훈련 단계는 재구성 손실을 최소화하면서 원본 데이터 세트를 정확하게 재구성하는 것이다. 즉, 재구성 오차가 작을수록 추출된 특징이 더 대표적이다. 훈련 네트워크의 기본 단위는 컨볼루션 계층(Convolutional Layer), 디컨볼루션 계층(Deconvolutional Layer), 잔차 블록(Residual Block), 건너뛰기 연결(Skip Connections) 및 정류 선형 단위(Rectified Linear Units, ReLUs) 함수이다. 풀링 레이어(Pooling Layer)는 원래 데이터 세트에서 유용한 세부 정보의 손실을 방지하기 위해 제거된다.The training step is to accurately reconstruct the original data set with minimal reconstruction loss. That is, the smaller the reconstruction error, the more representative the extracted feature. The basic units of the training network are the functions Convolutional Layer, Deconvolutional Layer, Residual Block, Skip Connections, and Rectified Linear Units (ReLUs). . A pooling layer is removed to avoid loss of useful details in the original data set.

(1) 인코더부(1) Encoder unit

인코더부(110)는 3개의 컨볼루션 레이어와 1개의 잔차 블록으로 구성된다. 입력 훈련 데이터의 크기는 256 × 256(높이 및 너비)이다.The encoder unit 110 is composed of three convolutional layers and one residual block. The size of the input training data is 256 × 256 (height and width).

첫 번째 컨볼루션 레이어는 입력 크기를 변경하지 않는 반면 두 번째 및 세 번째 컨볼루션 레이어(다운샘플링)는 입력 크기의 절반이다.The first convolutional layer does not change the input size, while the second and third convolutional layers (downsampling) half the input size.

컨볼루션 과정에서 누락된 영상 세부 정보를 보완하기 위해 ResNet을 모방하여 이전 특징들을 추가로 재사용한다.In order to compensate for missing image details in the convolution process, we further reuse previous features by mimicking ResNet.

이러한 SEDRFuse 네트워크에서 인코더부(110)는 마지막 Convolutional Layer 뒤에 하나의 잔차 블록을 추가한다. 모든 컨볼루션 작업은 원본 영상의 텍스처 및 구조 정보를 완전히 유지하면서 특징 추출기 역할을 수행한다.In this SEDRFuse network, the encoder unit 110 adds one residual block after the last convolutional layer.

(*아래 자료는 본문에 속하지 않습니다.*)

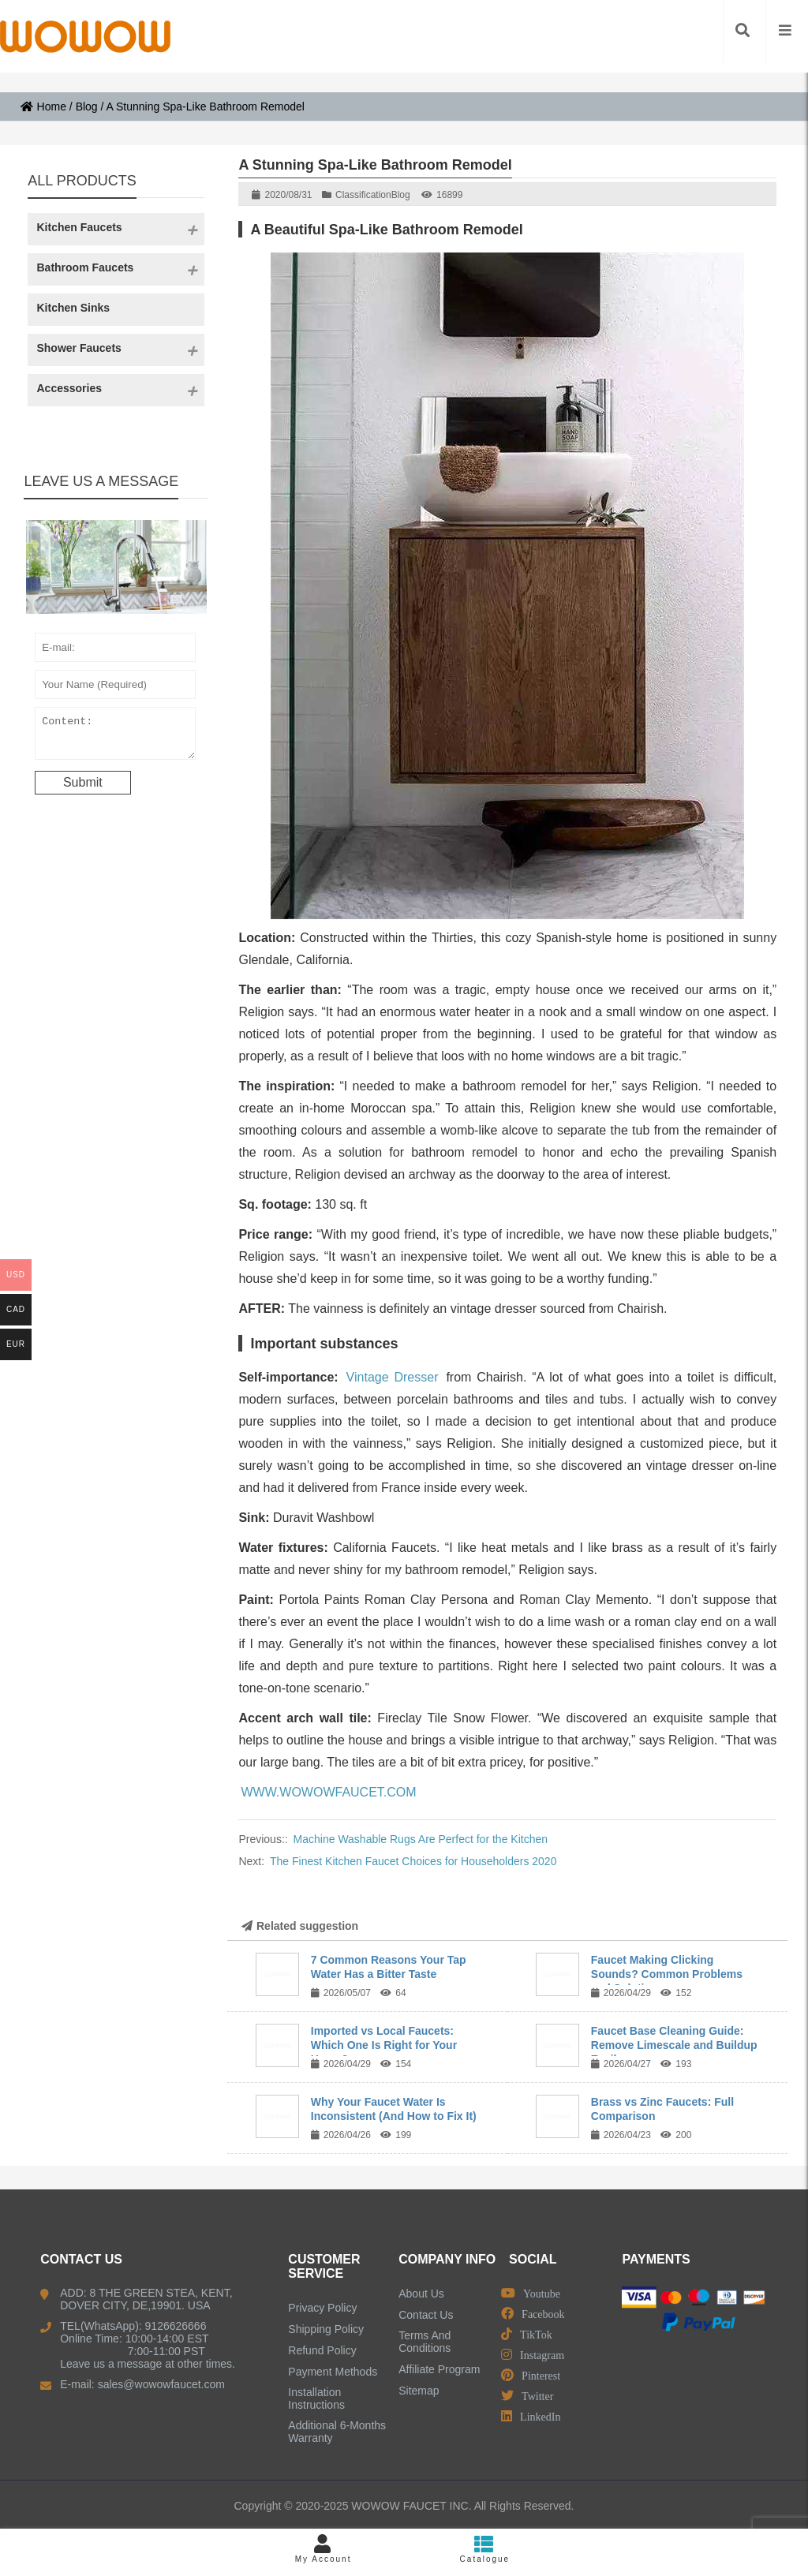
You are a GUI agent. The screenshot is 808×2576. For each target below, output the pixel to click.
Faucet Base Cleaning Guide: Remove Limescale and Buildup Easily (674, 2045)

All convolution operations act as feature extractors while completely maintaining the texture and structure information of the original image.

인코더의 출력에는 크기가 64 × 64인 256개의 중간 특징(Intermediate Features)을 가진다.The output of the encoder has 256 intermediate features of size 64 × 64.

인코더부(110)는 마지막 컨볼루션 레이어의 뒤에 하나의 잔차 블록(Residual Block)을 추가한다.The encoder unit 110 adds one residual block after the last convolution layer.

(2) 디코더부(2) decoder unit

디코더부(130)는 입력과 동일한 크기의 출력 영상을 얻기 위해서 인코더부(110)에서 해당 컨볼루션에 대칭 디컨볼루션을 선택한다.The decoder unit 130 selects symmetric deconvolution for the corresponding convolution in the encoder unit 110 to obtain an output image having the same size as the input.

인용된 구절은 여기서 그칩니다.